Alexander Lukaschenko hat entschieden, sein Land zum Drehkreuz der irregulären Migration aus dem Nahen Osten zu machen und der EU so heimzuzahlen, was sie ihm an Sanktionen aufbürdete. Die Flugverbindungen in sein Land, die neben den Ländern der ehemaligen Sowjetunion vor allem den Nahen Osten bedienen, sprechen eine deutliche Sprache.
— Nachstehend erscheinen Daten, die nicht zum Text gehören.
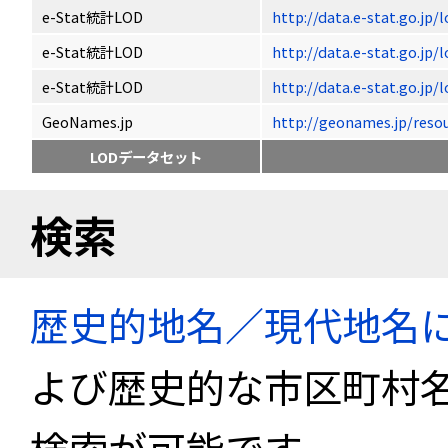
e-Stat統計LOD
http://data.e-stat.go.jp
e-Stat統計LOD
http://data.e-stat.go.jp
e-Stat統計LOD
http://data.e-stat.go.jp
GeoNames.jp
http://geonames.jp/
LODデータセット
検索
歴史的地名／現代地名
よび歴史的な市区町村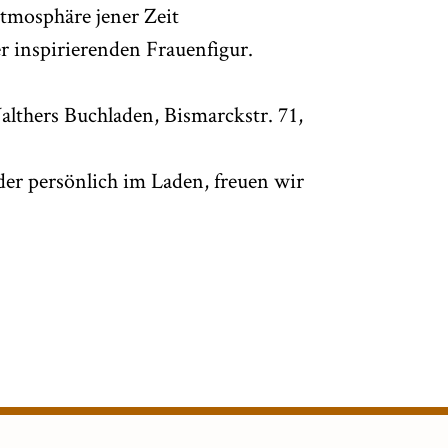
tmosphäre jener Zeit
r inspirierenden Frauenfigur.
lthers Buchladen, Bismarckstr. 71,
er persönlich im Laden, freuen wir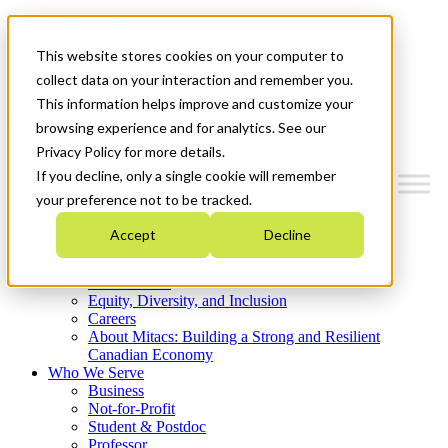
Mitacs Plus
Contact Us
This website stores cookies on your computer to
News & Events
Get Started
collect data on your interaction and remember you.
This information helps improve and customize your
Menu
browsing experience and for analytics. See our
Privacy Policy for more details.
If you decline, only a single cookie will remember
your preference not to be tracked.
Who We Are
Accept
Decline
Strategic Plan 2026-2030
Where We Invest
What We Do
Equity, Diversity, and Inclusion
Careers
About Mitacs: Building a Strong and Resilient
Canadian Economy
Who We Serve
Business
Not-for-Profit
Student & Postdoc
Professor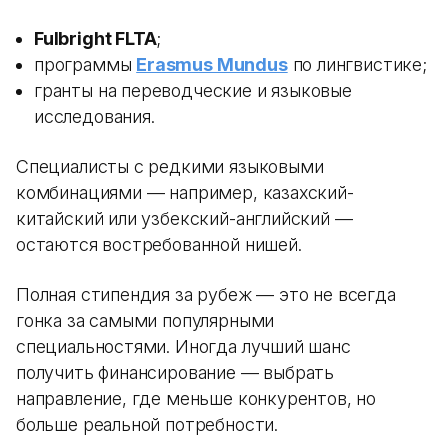
Fulbright FLTA
;
программы
Erasmus Mundus
по лингвистике;
гранты на переводческие и языковые
исследования.
Специалисты с редкими языковыми
комбинациями — например, казахский-
китайский или узбекский-английский —
остаются востребованной нишей.
Полная стипендия за рубеж — это не всегда
гонка за самыми популярными
специальностями. Иногда лучший шанс
получить финансирование — выбрать
направление, где меньше конкурентов, но
больше реальной потребности.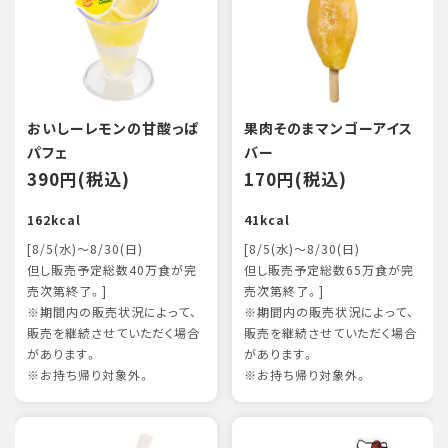
おいしーレモンの甘酸っぱ
果肉そのまマンゴーアイス
パフェ
バー
390円(税込)
170円(税込)
162kcal
41kcal
[8/5(水)～8/30(日)
[8/5(水)～8/30(日)
但し販売予定総数40万食が完
但し販売予定総数65万食が完
売次第終了。]
売次第終了。]
※期間内の販売状況によって、
※期間内の販売状況によって、
販売を継続させていただく場合
販売を継続させていただく場合
があります。
があります。
※お持ち帰り対象外。
※お持ち帰り対象外。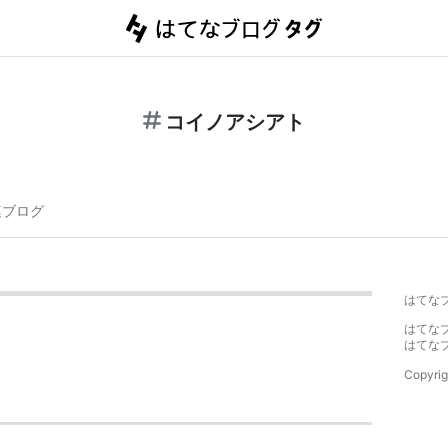
コイノアシアト
連ブログ
はてな
はてな
はてな
Copyrig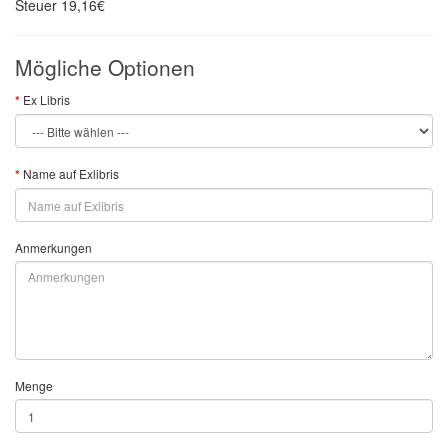
Steuer
19,16€
Mögliche Optionen
Ex Libris
Name auf Exlibris
Anmerkungen
Menge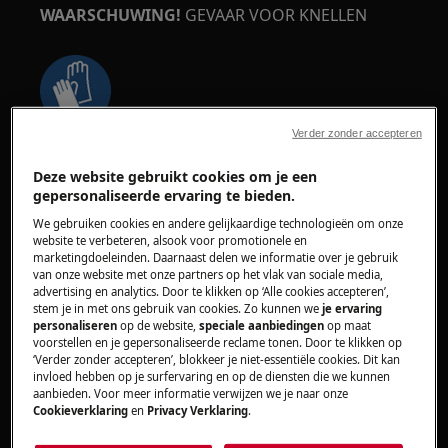
WAARSCHUWING!
GEVAAR VOOR KNELLEN
Verder zonder accepteren
Draag veiligheidshandschoenen als u
onderhouds- of herstelwerkzaamheden uitvoert
Deze website gebruikt cookies om je een
gepersonaliseerde ervaring te bieden.
waarbij riemen betrokken zijn.
We gebruiken cookies en andere gelijkaardige technologieën om onze
website te verbeteren, alsook voor promotionele en
marketingdoeleinden. Daarnaast delen we informatie over je gebruik
van onze website met onze partners op het vlak van sociale media,
advertising en analytics. Door te klikken op ‘Alle cookies accepteren’,
stem je in met ons gebruik van cookies. Zo kunnen we
je ervaring
personaliseren
op de website,
speciale aanbiedingen
op maat
WAARSCHUWING!
VERSTIKKINGSGEVAAR
voorstellen en je gepersonaliseerde reclame tonen. Door te klikken op
‘Verder zonder accepteren’, blokkeer je niet-essentiële cookies. Dit kan
Kleine onderdelen niet geschikt voor kinderen
invloed hebben op je surfervaring en op de diensten die we kunnen
aanbieden. Voor meer informatie verwijzen we je naar onze
onder de 3 jaar. Houd alle kleine onderdelen en
Cookieverklaring
en
Privacy Verklaring
.
verpakkingen buiten bereik van kinderen.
Die Flüge aus Nahost hat Lukaschenko zuletzt stark ausgebaut.
Diese Entscheidungen des weißrussischen Präsidenten werden Folgen haben – vor allem für die EU. Etwa 1.000 Migranten aus der muslimischen Welt sollen so täglich nach Europa gelangen, um im nächsten Schritt die EU-Außengrenze zu stürmen, auch hier ermutigt, wenn nicht drangsaliert von weißrussischen Kräften.
Dass es an manchen Stellen dann doch zu Durchbrüchen und dem Eindringen von Migranten kommt, ist jedoch weniger ein Problem Polens als vielmehr das seines westlichen Nachbarn. Denn Deutschland ist das eigentliche Ziel dieser Glückssucher, bei denen man davon ausgehen kann, dass sie keine politische Verfolgung erleiden. Das ordnungsgemäße Besteigen eines Flugzeugs widerspricht diesem Gedanken. Doch Deutschland reagiert nur mit einer einzigen Maßnahme an seiner östlichen Grenze: Dem Ausbau der Registrierungskapazitäten. Inzwischen hat jedes der brandenburgischen Grenzreviere fünf Bundespolizisten nur für diese Arbeit abgestellt, die in Frankfurt (Oder) in einer zentralen Aufnahmestelle stattfindet.
Merkel, die Problemschafferin
Die Noch-Kanzlerin resümierte unterdessen ihre Kanzlerschaft in einem Interview mit der Deutschen Welle, wobei der Fragesteller brav alle lobenden Beinamen der Kanzlerin zitierte. »Mutti«-Rufe in Frankreich und Xavier Bettels »Kompromissmaschine« geben der scheidenden Kanzlerin die Gelegenheit, die Bescheidene zu spielen. Das tat sie aber nicht, als es um eine der zentralen Fragen ihrer Kanzlerschaft ging: Was geschah 2015 und war es ein Erfolg?
Eine letzte Suggestivfrage des DW-Stichwortgebers, sinngemäß zusammengefasst: Sie glauben aber schon, dass Deutschland heute besser aufgestellt ist für die neue Migrationswelle als 2015? Das glaubt Angela Merkel, aber nicht etwa, weil »wir polizeilich besser aufgestellt sind oder logistisch, wenn es um Betten geht«. Das alles schaffte Deutschland auch damals schon mit Ach und Krach.
Insofern kann man festhalten: Zu den Bildern, die am Ende von Angela Merkels Kanzlerschaft stehen, gehören seit heute auch die Migrantentrecks in Weißrussland, die zeigen, wohin die Selfies und warmen Willkommensworte von 2015 noch immer und immer weiter führen. Es sind auch Bilder aus Wäldern und von verlassenen Grenzabschnitten, in die die klandestinen Migranten von den weißrussischen Kräften getrieben werden. Es sind die unordentlichen Wahrheiten einer Politik der offenen Tür, in Osteuropa genauso wie auf dem Balkan.